Infinera's digital optical networking architecture is made possible by what we believe to be the world's only commercially-deployed, large-scale PIC. Our PICs transmit and receive 100 Gbps of optical capacity and incorporate the functionality of over 60 discrete optical components into a pair of indium phosphide chips. Their function is to convert 100 Gbps of optical capacity into electronic signals. Once electronic, these signals can be virtualized and allocated to a number of services using digital technology. The PICs are in effect the heart of the DTN System, as they are the key to its ability to deliver a wide range of transport services, with optional advanced features, quickly and easily. By contrast, competitive DWDM platforms, which do not have access to PIC technology, generally require photonics equipment to add new services to the network. Photonic engineering can be considerably slower and more difficult than digital engineering; as a result, we believe competitive platforms have less flexibility, take longer to provision, and are harder to operate than the DTN System.

Our goal is to be a leading provider of optical communications systems to operators of optical networks, including telecom carriers, cable operators, internet or content service providers, and others. Our revenue growth will depend on the continued acceptance of our DTN System, growth of communications traffic and the proliferation of next-generation bandwidth-intensive services, which are expected to drive the need for increased levels of bandwidth. Our ability to increase revenue and achieve profitability will be directly affected by the level of acceptance of our products in the long-haul and metro DWDM markets and by our ability to cost-effectively develop and sell innovative products that leverage our technology advantages.


Table of Contents

We are headquartered in Sunnyvale, California, with employees located throughout the United States, Europe and the Asia Pacific region. We expect to continue to add personnel in the United States and internationally to develop our product and provide additional geographic sales and technical support coverage. We primarily sell our products through our direct sales force, with a small portion sold indirectly through resellers. We derived 96% and 97% of our revenue from direct sales to customers for the three and nine months ended September 27, 2008, respectively. We derived 97% of our revenue from direct sales to customers for the three and nine months ended September 29, 2007, respectively. We expect to continue generating a substantial majority of our revenue from direct sales in the future.

Our revenue growth is directly impacted by underlying growth in invoiced shipments. Although we expect growth in invoiced shipments to continue on a year-over-year basis, quarter-over-quarter growth may be impacted by several factors including the timing of large product deployments, acquisitions of new customers, new product introductions and general market conditions.

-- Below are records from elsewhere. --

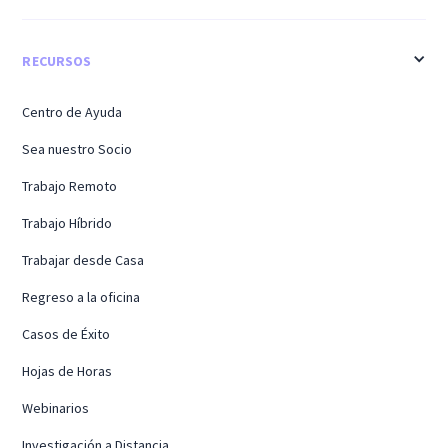
RECURSOS
Centro de Ayuda
Sea nuestro Socio
Trabajo Remoto
Trabajo Híbrido
Trabajar desde Casa
Regreso a la oficina
Casos de Éxito
Hojas de Horas
Webinarios
Investigación a Distancia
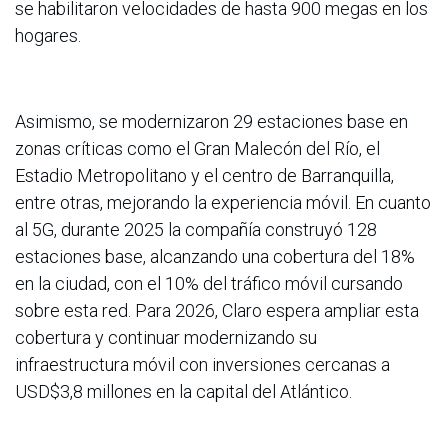
se habilitaron velocidades de hasta 900 megas en los
hogares.
Asimismo, se modernizaron 29 estaciones base en
zonas críticas como el Gran Malecón del Río, el
Estadio Metropolitano y el centro de Barranquilla,
entre otras, mejorando la experiencia móvil. En cuanto
al 5G, durante 2025 la compañía construyó 128
estaciones base, alcanzando una cobertura del 18%
en la ciudad, con el 10% del tráfico móvil cursando
sobre esta red. Para 2026, Claro espera ampliar esta
cobertura y continuar modernizando su
infraestructura móvil con inversiones cercanas a
USD$3,8 millones en la capital del Atlántico.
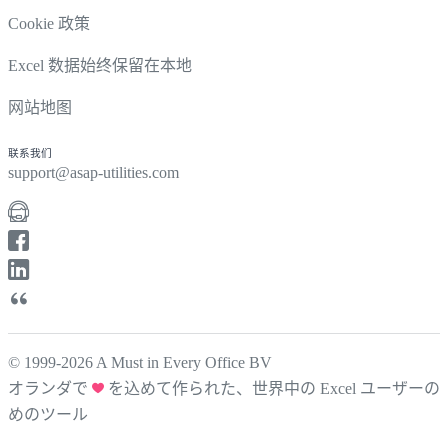
Cookie 政策
Excel 数据始终保留在本地
网站地图
联系我们
support@asap-utilities.com
© 1999-2026 A Must in Every Office BV
オランダで
を込めて作られた、世界中の Excel ユーザーの
めのツール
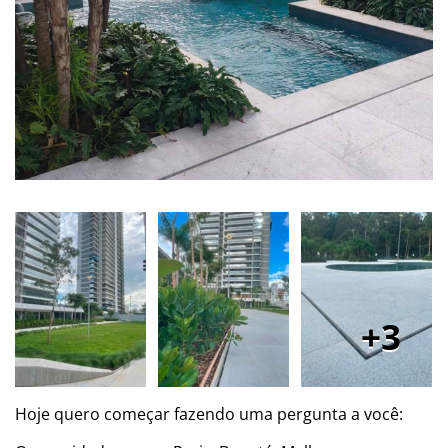
3
Hoje quero começar fazendo uma pergunta a você:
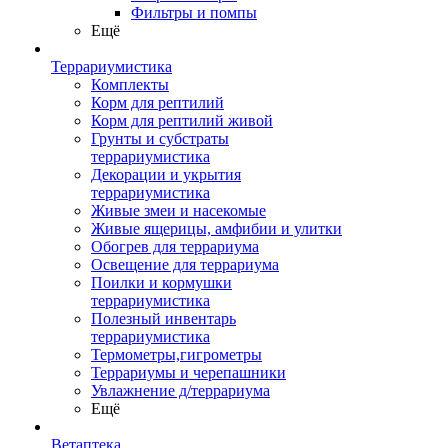
Фильтры и помпы
Ещё
Террариумистика
Комплекты
Корм для рептилий
Корм для рептилий живой
Грунты и субстраты
террариумистика
Декорации и укрытия
террариумистика
Живые змеи и насекомые
Живые ящерицы, амфибии и улитки
Обогрев для террариума
Освещение для террариума
Поилки и кормушки
террариумистика
Полезный инвентарь
террариумистика
Термометры,гигрометры
Террариумы и черепашники
Увлажнение д/террариума
Ещё
Ветаптека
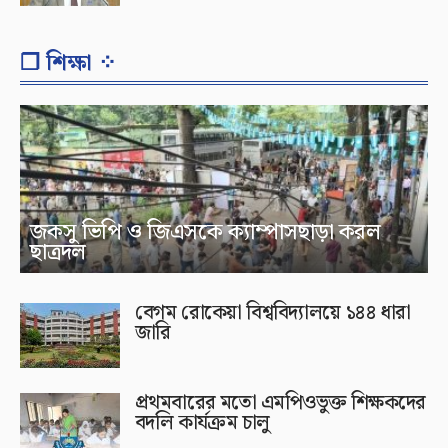
❐ শিক্ষা ⁘
জকসু ভিপি ও জিএসকে ক্যাম্পাসছাড়া করল
ছাত্রদল
বেগম রোকেয়া বিশ্ববিদ্যালয়ে ১৪৪ ধারা
জারি
প্রথমবারের মতো এমপিওভুক্ত শিক্ষকদের
বদলি কার্যক্রম চালু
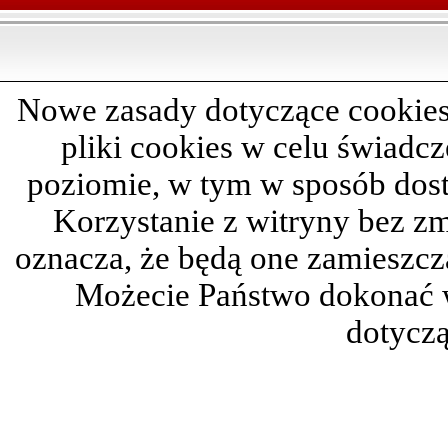
Nowe zasady dotyczące cookies
pliki cookies w celu świadc
poziomie, w tym w sposób dos
Korzystanie z witryny bez z
oznacza, że będą one zamieszc
Możecie Państwo dokonać 
dotyczą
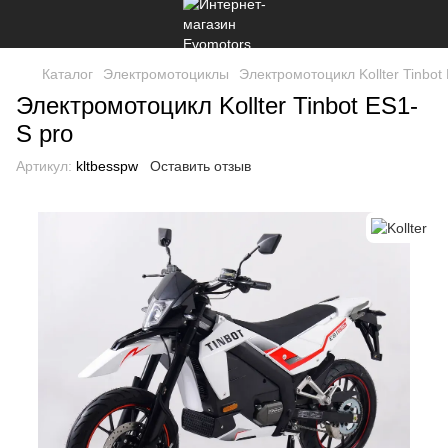
Каталог
Электромотоциклы
Электромотоцикл Kollter Tinbot
Электромотоцикл Kollter Tinbot ES1-
S pro
Артикул:
kltbesspw
Оставить отзыв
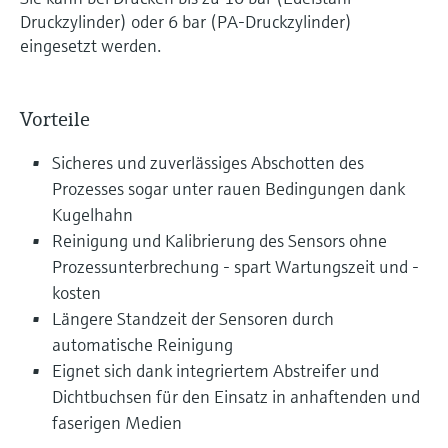
Druckzylinder) oder 6 bar (PA-Druckzylinder)
eingesetzt werden.
Vorteile
Sicheres und zuverlässiges Abschotten des
Prozesses sogar unter rauen Bedingungen dank
Kugelhahn
Reinigung und Kalibrierung des Sensors ohne
Prozessunterbrechung - spart Wartungszeit und -
kosten
Längere Standzeit der Sensoren durch
automatische Reinigung
Eignet sich dank integriertem Abstreifer und
Dichtbuchsen für den Einsatz in anhaftenden und
faserigen Medien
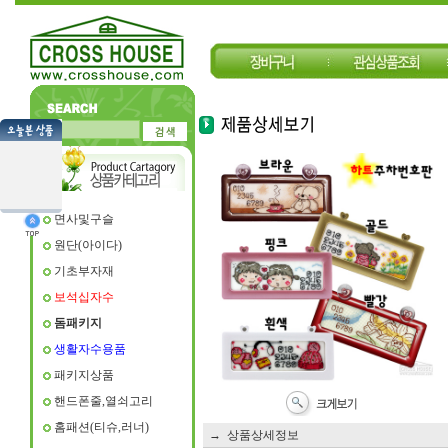
면사및구슬
원단(아이다)
기초부자재
보석십자수
돔패키지
생활자수용품
패키지상품
핸드폰줄,열쇠고리
홈패션(티슈,러너)
→ 상품상세정보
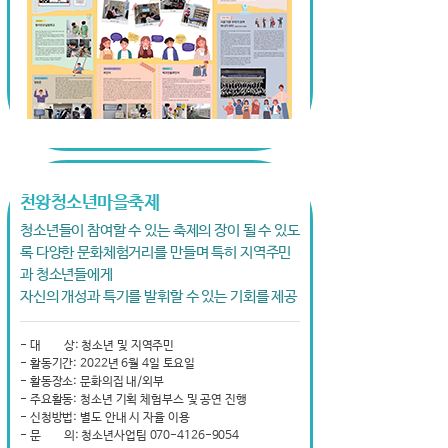
천왕청소년마을축제
청소년들이 참여할 수 있는 축제의 장이 될 수 있도
록 다양한 문화체험거리를 만들며 특히 지역주민
과 청소년들에게
자신의 개성과 특기를 발휘할 수 있는 기회를 제공
- 대 상: 청소년 및 지역주민
- 활동기간: 2022년 6월 4일 토요일
- 활동장소: 문화의집 내/외부
- 주요활동: 청소년 기획 체험부스 및 공연 진행
- 신청방법: 별도 안내 시 자율 이용
- 문 의: 청소년사업팀 070-4126-9054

Therefore, quarter-over-quarter revenue growth could be somewhat volatile and growth may not always occur in a linear manner.

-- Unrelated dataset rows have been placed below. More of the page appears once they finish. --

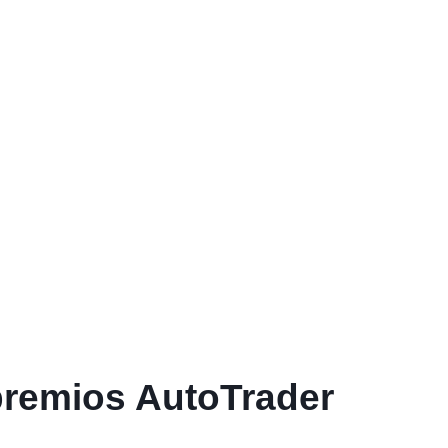
premios AutoTrader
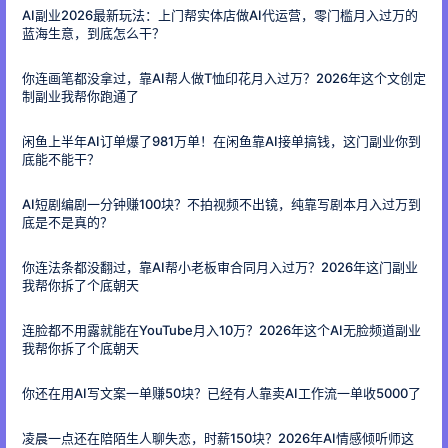
AI副业2026最新玩法：上门帮实体店做AI代运营，零门槛月入过万的
蓝海生意，到底怎么干？
你连画笔都没拿过，靠AI帮人做T恤印花月入过万？2026年这个文创定
制副业我帮你跑通了
闲鱼上半年AI订单爆了981万单！在闲鱼靠AI接单搞钱，这门副业你到
底能不能干？
AI短剧编剧一分钟赚100块？不拍视频不出镜，纯靠写剧本月入过万到
底是不是真的？
你连法条都没翻过，靠AI帮小老板审合同月入过万？2026年这门副业
我帮你拆了个底朝天
连脸都不用露就能在YouTube月入10万？2026年这个AI无脸频道副业
我帮你拆了个底朝天
你还在用AI写文案一单赚50块？已经有人靠卖AI工作流一单收5000了
凌晨一点还在陪陌生人聊失恋，时薪150块？2026年AI情感倾听师这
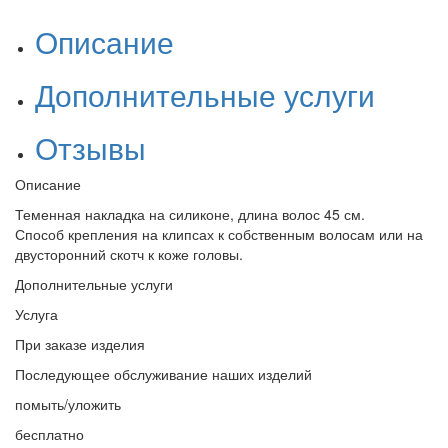
Описание
Дополнительные услуги
Отзывы
Описание
Теменная накладка на силиконе, длина волос 45 см.
Способ крепления на клипсах к собственным волосам или на
двусторонний скотч к коже головы.
Дополнительные услуги
Услуга
При заказе изделия
Последующее обслуживание наших изделий
помыть/уложить
бесплатно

In addition, the timing at which we recognize revenue is directly impacted by our ability to establish VSOE of fair value for our services offerings. The attainment of VSOE of fair value on software subscription services in the first quarter of 2008 and for training and installation and deployment services in the second quarter of 2008 resulted in an increased portion of our shipments for the period being recognized as product and service revenue at the time of acceptance. This change resulted in a significant increase in the amount of revenue recognized from current period shipments and a significant reduction in additions to deferred revenue and in the deferred revenue balance. This increase in the recognition of revenue from the current period's shipments, combined with the recognition of $39.6 million and $152.7 million of deferred revenue from the periods prior to the attainment of VSOE of fair value for most of our services, in the three and nine months ended September 27, 2008 resulted in elevated revenues in those periods. We expect this to continue in the fourth quarter of 2008 with the recognition of approximately $14.3 million of deferred revenue from periods prior to the second quarter of 2008 and the attainment of VSOE of fair value for most of our services. We expect revenues in 2009 and future periods to more closely approximate the underlying invoiced shipment levels for those periods.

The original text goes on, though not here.